Mais intéressons-nous à ce qui a fait que Shaw fasse confiance à cet homme si différent de lui... Pour comprendre le gaillard – ce qui est fondamental – nous nous sommes plongés dans le livre The Disciple and His Devil.

Jeune homme, Gabriel Pascal a trouvé un travail de gardien de chevaux en Hongrie. Dans cette fonction, il conduisait chaque jour les chevaux à travers la forêt jusqu'à un ruisseau. Petite particularité: il avait pris l’habitude de monter nu dans la campagne hongroise.
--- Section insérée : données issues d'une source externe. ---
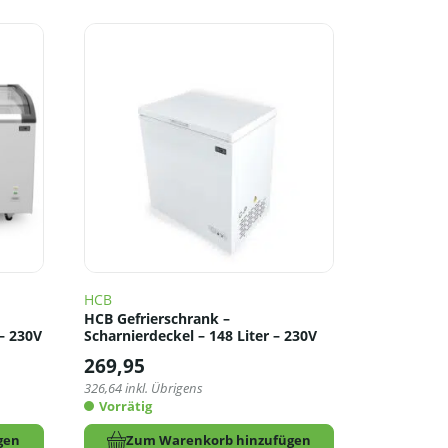
HCB
HCB Gefrierschrank –
 – 230V
Scharnierdeckel – 148 Liter – 230V
269,95
326,64
inkl. Übrigens
Vorrätig
gen
Zum Warenkorb hinzufügen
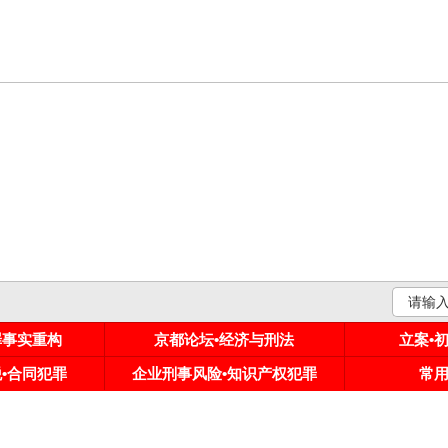
罪事实重构
京都论坛•经济与刑法
立案•
税•合同犯罪
企业刑事风险•知识产权犯罪
常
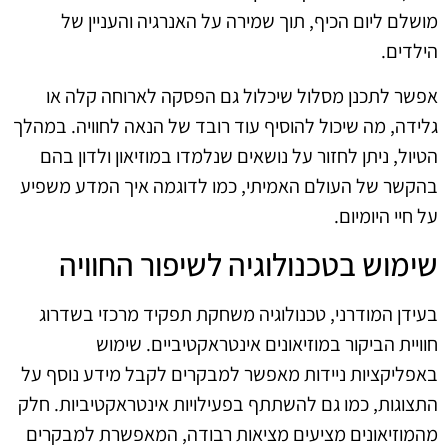
מושלם ליום הכיף, תוך שמירה על האנרגיה והעניין של
הילדים.
אפשר לתכנן מסלול שיכלול גם הפסקה לארוחה קלה או
גלידה, מה שיכול להוסיף עוד רובד של הנאה לחוויה. במהלך
הטיול, ניתן לחזור על נושאים שנלמדו במוזיאון ולדון בהם
בהקשר של העולם האמיתי, כמו לדוגמה איך המדע משפיע
על חיי היומיום.
שימוש בטכנולוגיה לשיפור החוויה
בעידן המודרני, טכנולוגיה משחקת תפקיד מרכזי בשדרוג
חוויית הביקור במוזיאונים אינטראקטיביים. שימוש
באפליקציות ניידות מאפשר למבקרים לקבל מידע נוסף על
התצוגות, כמו גם להשתתף בפעילויות אינטראקטיביות. חלק
מהמוזיאונים מציעים מציאות רבודה, המאפשרת למבקרים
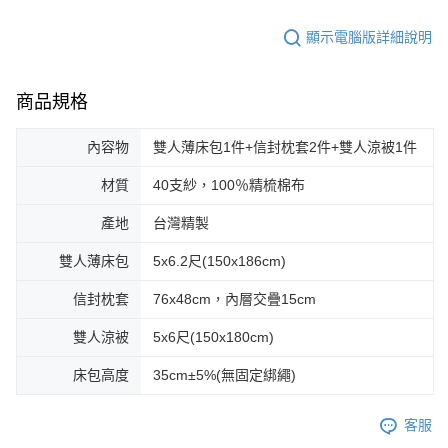
顯示電腦版詳細說明
商品規格
內容物
雙人薄床包1件+信封枕套2件+雙人涼被1件
材質
40支紗，100％精梳棉布
產地
台灣精製
雙人薄床包
5x6.2尺(150x186cm)
信封枕套
76x48cm，內層交疊15cm
雙人涼被
5x6尺(150x180cm)
床包高度
35cm±5%(無固定綁繩)
客服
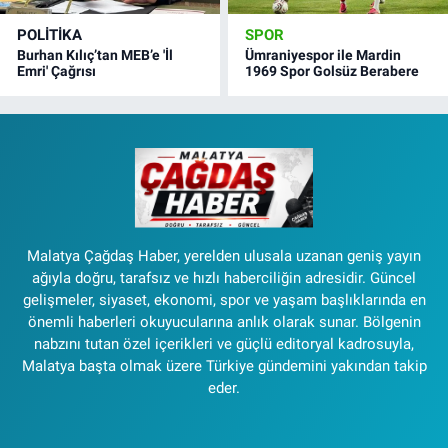
POLITIKA
SPOR
Burhan Kılıç’tan MEB’e 'İl
Ümraniyespor ile Mardin
Emri' Çağrısı
1969 Spor Golsüz Berabere
Malatya Çağdaş Haber, yerelden ulusala uzanan geniş yayın
ağıyla doğru, tarafsız ve hızlı haberciliğin adresidir. Güncel
gelişmeler, siyaset, ekonomi, spor ve yaşam başlıklarında en
önemli haberleri okuyucularına anlık olarak sunar. Bölgenin
nabzını tutan özel içerikleri ve güçlü editoryal kadrosuyla,
Malatya başta olmak üzere Türkiye gündemini yakından takip
eder.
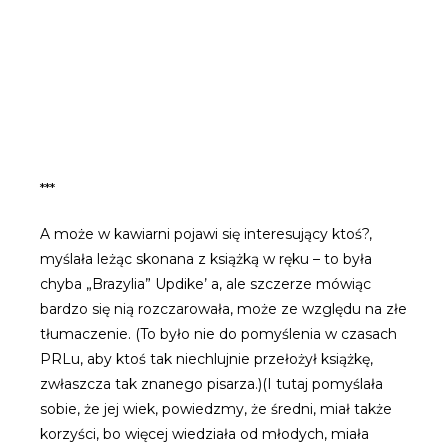
***
A może w kawiarni pojawi się interesujący ktoś?,
myślała leżąc skonana z książką w ręku – to była
chyba „Brazylia” Updike’ a, ale szczerze mówiąc
bardzo się nią rozczarowała, może ze względu na złe
tłumaczenie. (To było nie do pomyślenia w czasach
PRLu, aby ktoś tak niechlujnie przełożył książkę,
zwłaszcza tak znanego pisarza.)(I tutaj pomyślała
sobie, że jej wiek, powiedzmy, że średni, miał także
korzyści, bo więcej wiedziała od młodych, miała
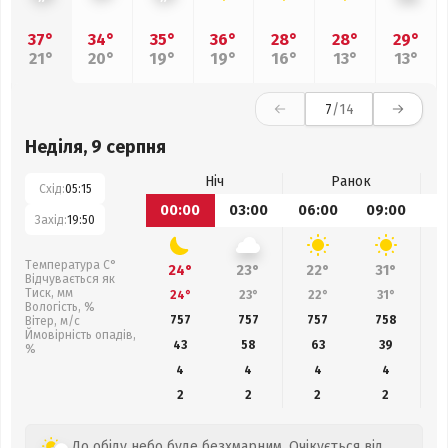
37°
34°
35°
36°
28°
28°
29°
21°
20°
19°
19°
16°
13°
13°
7
/14
Неділя, 9 серпня
Ніч
Ранок
Схід:
05:15
00:00
03:00
06:00
09:00
1
Захід:
19:50
Температура С°
24°
23°
22°
31°
Відчувається як
Тиск, мм
24°
23°
22°
31°
Вологість, %
757
757
757
758
Вітер, м/с
Ймовірність опадів,
43
58
63
39
%
4
4
4
4
2
2
2
2
До обіду небо буде безхмарним. Очікується від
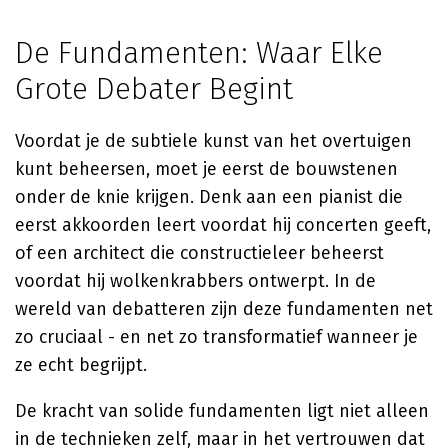
De Fundamenten: Waar Elke
Grote Debater Begint
Voordat je de subtiele kunst van het overtuigen
kunt beheersen, moet je eerst de bouwstenen
onder de knie krijgen. Denk aan een pianist die
eerst akkoorden leert voordat hij concerten geeft,
of een architect die constructieleer beheerst
voordat hij wolkenkrabbers ontwerpt. In de
wereld van debatteren zijn deze fundamenten net
zo cruciaal - en net zo transformatief wanneer je
ze echt begrijpt.
De kracht van solide fundamenten ligt niet alleen
in de technieken zelf, maar in het vertrouwen dat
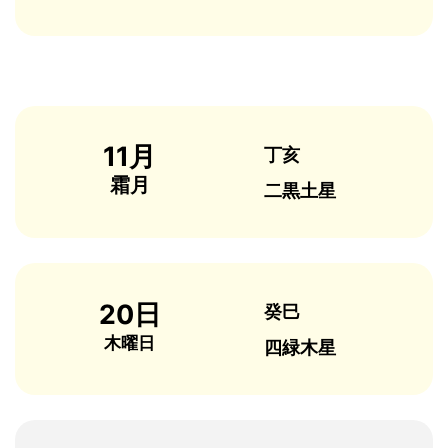
11月
丁亥
霜月
二黒土星
20日
癸巳
木曜日
四緑木星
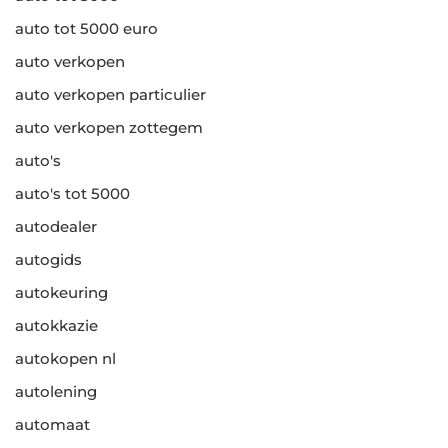
auto tot 5000 euro
auto verkopen
auto verkopen particulier
auto verkopen zottegem
auto's
auto's tot 5000
autodealer
autogids
autokeuring
autokkazie
autokopen nl
autolening
automaat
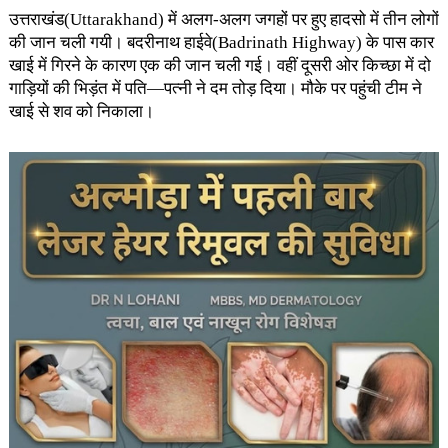
उत्तराखंड(Uttarakhand) में अलग-अलग जगहों पर हुए हादसो में तीन लोगों
की जान चली गयी। बदरीनाथ हाईवे(Badrinath Highway) के पास कार
खाई में गिरने के कारण एक की जान चली गई। वहीं दूसरी ओर किच्छा में दो
गाड़ियों की भिड़ंत में पति—पत्नी ने दम तोड़ दिया। मौके पर पहुंची टीम ने
खाई से शव को निकाला।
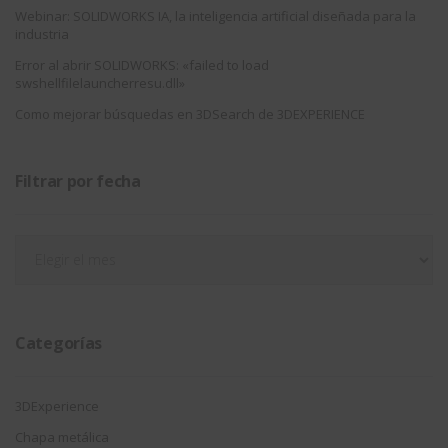
Webinar: SOLIDWORKS IA, la inteligencia artificial diseñada para la
industria
Error al abrir SOLIDWORKS: «failed to load
swshellfilelauncherresu.dll»
Como mejorar búsquedas en 3DSearch de 3DEXPERIENCE
Filtrar por fecha
Filtrar
por
fecha
Categorías
3DExperience
Chapa metálica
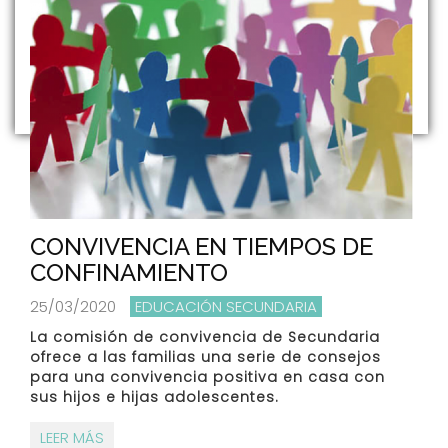
CONVIVENCIA EN TIEMPOS DE
CONFINAMIENTO
25/03/2020
EDUCACIÓN SECUNDARIA
La comisión de convivencia de Secundaria
ofrece a las familias una serie de consejos
para una convivencia positiva en casa con
sus hijos e hijas adolescentes.
LEER MÁS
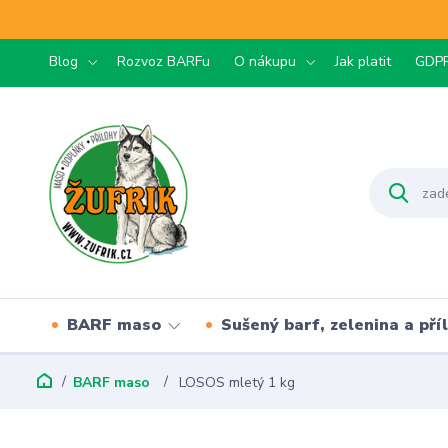
Blog
Rozvoz BARFu
O nákupu
Jak platit
GDP
BARF maso
Sušený barf, zelenina a pří
BARF maso
LOSOS mletý 1 kg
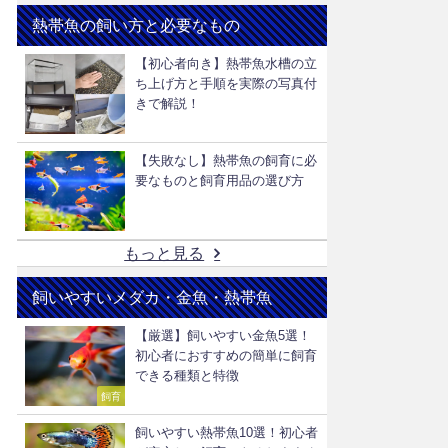
熱帯魚の飼い方と必要なもの
【初心者向き】熱帯魚水槽の立
ち上げ方と手順を実際の写真付
きで解説！
【失敗なし】熱帯魚の飼育に必
要なものと飼育用品の選び方
もっと見る
飼いやすいメダカ・金魚・熱帯魚
【厳選】飼いやすい金魚5選！
初心者におすすめの簡単に飼育
できる種類と特徴
飼育
飼いやすい熱帯魚10選！初心者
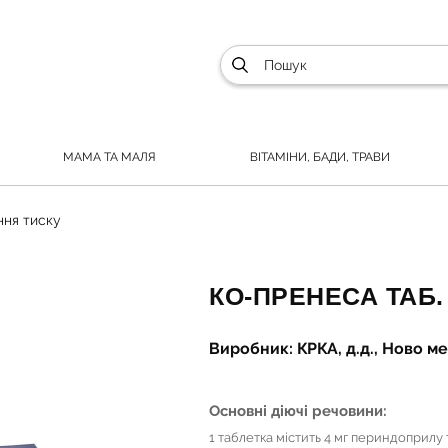
МАМА ТА МАЛЯ
ВІТАМІНИ, БАДИ, ТРАВИ
ня тиску
КО-ПРЕНЕСА ТАБ. 
Виробник: КРКА, д.д., Ново 
Основні діючі речовини:
1 таблетка містить 4 мг периндоприлу 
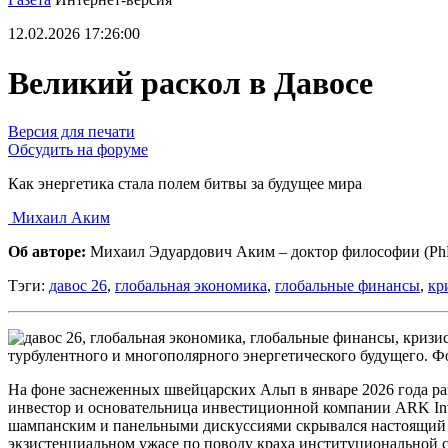
12.02.2026 17:26:00
Великий раскол в Давосе
Версия для печати
Обсудить на форуме
Как энергетика стала полем битвы за будущее мира
Михаил Аким
Об авторе:
Михаил Эдуардович Аким – доктор философии (P
Тэги:
давос 26
,
глобальная экономика
,
глобальные финансы
,
кр
турбулентного и многополярного энергетического будущего. Фо
На фоне заснеженных швейцарских Альп в январе 2026 года раз
инвестор и основательница инвестиционной компании ARK Inv
шампанским и панельными дискуссиями скрывался настоящий с
экзистенциальном ужасе по поводу краха институциональной с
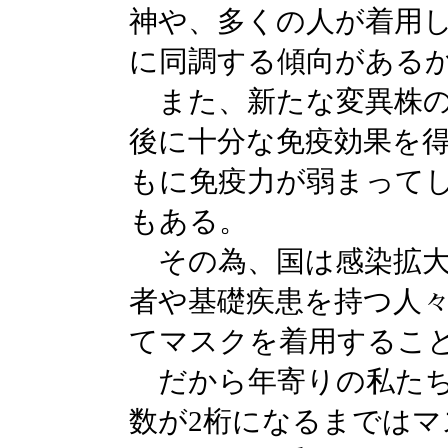
神や、多くの人が着用
に同調する傾向がある
また、新たな変異株の
後に十分な免疫効果を
もに免疫力が弱まって
もある。
その為、国は感染拡大
者や基礎疾患を持つ人
てマスクを着用するこ
だから年寄りの私たち
数が2桁になるまでは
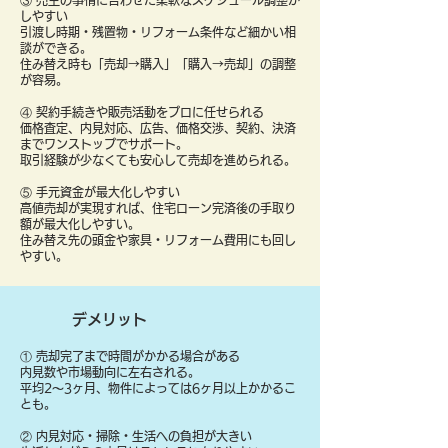
③ 売主の事情に合わせた柔軟なスケジュール調整が
しやすい
引渡し時期・残置物・リフォーム条件など細かい相
談ができる。
住み替え時も「売却→購入」「購入→売却」の調整
が容易。
④ 契約手続きや販売活動をプロに任せられる
価格査定、内見対応、広告、価格交渉、契約、決済
までワンストップでサポート。
取引経験が少なくても安心して売却を進められる。
⑤ 手元資金が最大化しやすい
高値売却が実現すれば、住宅ローン完済後の手取り
額が最大化しやすい。
住み替え先の頭金や家具・リフォーム費用にも回し
やすい。
デメリット
① 売却完了まで時間がかかる場合がある
内見数や市場動向に左右される。
平均2〜3ヶ月、物件によっては6ヶ月以上かかるこ
とも。
② 内見対応・掃除・生活への負担が大きい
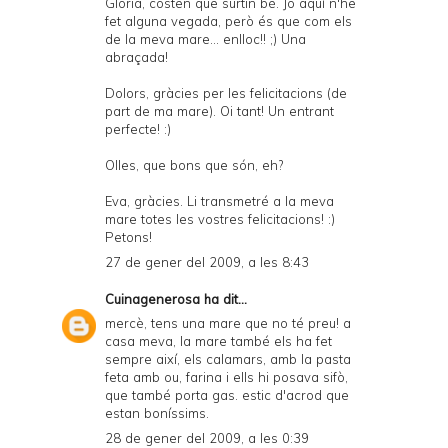
Glòria, costen que surtin bé. Jo aquí n'he
fet alguna vegada, però és que com els
de la meva mare... enlloc!! ;) Una
abraçada!
Dolors, gràcies per les felicitacions (de
part de ma mare). Oi tant! Un entrant
perfecte! :)
Olles, que bons que són, eh?
Eva, gràcies. Li transmetré a la meva
mare totes les vostres felicitacions! :)
Petons!
27 de gener del 2009, a les 8:43
Cuinagenerosa
ha dit...
mercè, tens una mare que no té preu! a
casa meva, la mare també els ha fet
sempre així, els calamars, amb la pasta
feta amb ou, farina i ells hi posava sifò,
que també porta gas. estic d'acrod que
estan boníssims.
28 de gener del 2009, a les 0:39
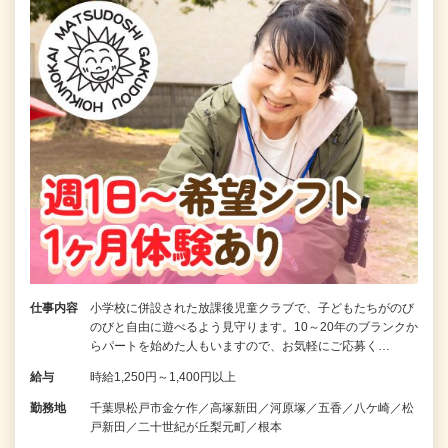
仕事内容
小学校に併設された放課後児童クラブで、子どもたちがのび
のびと自由に遊べるよう見守ります。10～20年のブランクか
らパートを始めた人もいますので、お気軽にご応募く…
給与
時給1,250円～1,400円以上
勤務地
千葉県松戸市金ケ作／高塚新田／河原塚／五香／八ケ崎／松
戸新田／二十世紀が丘梨元町／根本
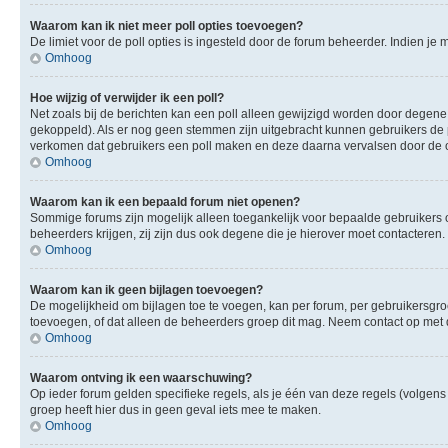
Waarom kan ik niet meer poll opties toevoegen?
De limiet voor de poll opties is ingesteld door de forum beheerder. Indien j
Omhoog
Hoe wijzig of verwijder ik een poll?
Net zoals bij de berichten kan een poll alleen gewijzigd worden door degene 
gekoppeld). Als er nog geen stemmen zijn uitgebracht kunnen gebruikers de po
verkomen dat gebruikers een poll maken en deze daarna vervalsen door de op
Omhoog
Waarom kan ik een bepaald forum niet openen?
Sommige forums zijn mogelijk alleen toegankelijk voor bepaalde gebruikers o
beheerders krijgen, zij zijn dus ook degene die je hierover moet contacteren.
Omhoog
Waarom kan ik geen bijlagen toevoegen?
De mogelijkheid om bijlagen toe te voegen, kan per forum, per gebruikersgr
toevoegen, of dat alleen de beheerders groep dit mag. Neem contact op met 
Omhoog
Waarom ontving ik een waarschuwing?
Op ieder forum gelden specifieke regels, als je één van deze regels (volge
groep heeft hier dus in geen geval iets mee te maken.
Omhoog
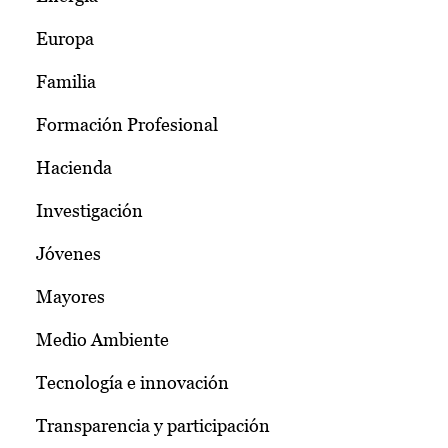
Europa
Familia
Formación Profesional
Hacienda
Investigación
Jóvenes
Mayores
Medio Ambiente
Tecnología e innovación
Transparencia y participación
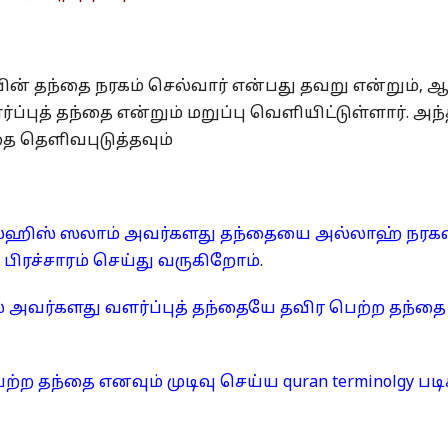
ின் தந்தை நரகம் செல்வார் என்பது தவறு என்றும், 
்புத் தந்தை என்றும் மறுப்பு வெளியிட்டுள்ளார். அந
ை தெளிவபுடுத்தவும்
ைஹிஸ் ஸலாம் அவர்களது தந்தையை அல்லாஹ் நரக
 பிரச்சாரம் செய்து வருகிறோம்.
அவர்களது வளர்ப்புத் தந்தையே தவிர பெற்ற தந்தை
ற்ற தந்தை எனவும் முடிவு செய்ய quran terminolgy படி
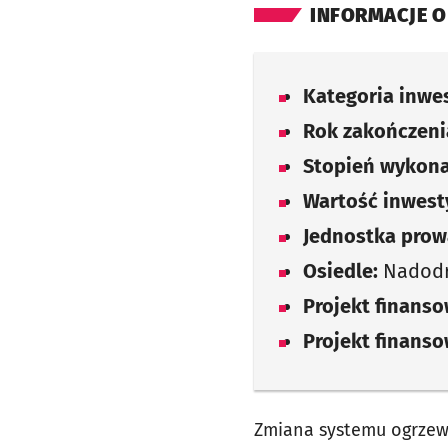
INFORMACJE O
Kategoria inwes
Rok zakończenia
Stopień wykona
Wartość inwesty
Jednostka prow
Osiedle:
Nadod
Projekt finans
Projekt finans
Zmiana systemu ogrzew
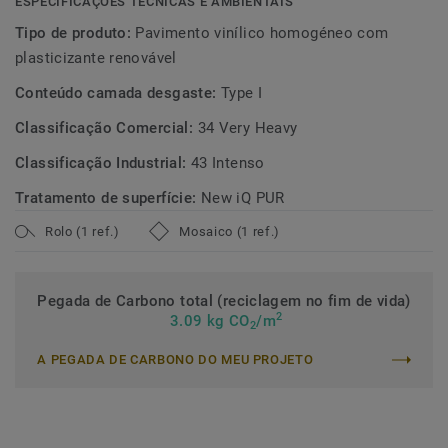
ESPECIFICAÇÕES TÉCNICAS E AMBIENTAIS
Tipo de produto:
Pavimento vinílico homogéneo com
plasticizante renovável
Conteúdo camada desgaste:
Type I
Classificação Comercial:
34 Very Heavy
Classificação Industrial:
43 Intenso
Tratamento de superfície:
New iQ PUR
Rolo (1 ref.)
Mosaico (1 ref.)
Pegada de Carbono total (reciclagem no fim de vida)
2
3.09 kg CO
/m
2
A PEGADA DE CARBONO DO MEU PROJETO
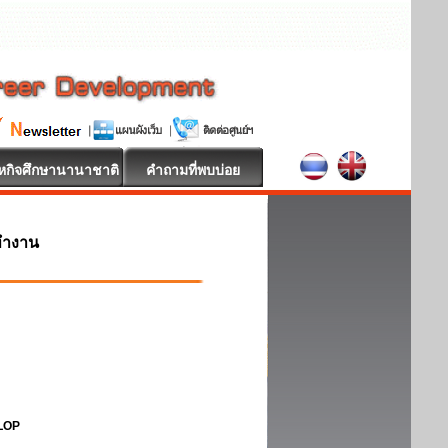
หกิจศึกษานานาชาติ
คำถามที่พบบ่อย
ทำงาน
ELOP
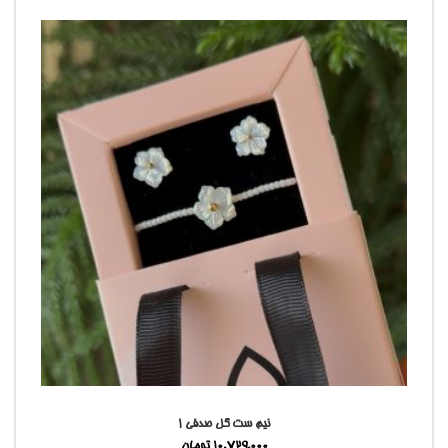
نیم ست گل صدفی 1
10,729,000
تومان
Et c'est ainsi qu'un jour, il s'est accidentellement retrouvé nu dans le décor extérieur d'un film muet en production et a été "découvert". Le réalisateur du film lui a demandé de rejouer la scène pour les caméras et il a été engagé comme acteur dans le film. Il ne faudra que peu de temps avant qu'il ne tourne ses propres films. C'est ce qui s'appelle un signe du destin, non?

Gabriel Pascal tourne deux films muets allemands en 1922. Il a enchaîné avec des films en Italie, en France. Mais sa carrière ne décolle pas vraiment. C'est là qu'arrive un second signe du destin... au milieu des années '20, à Antibes.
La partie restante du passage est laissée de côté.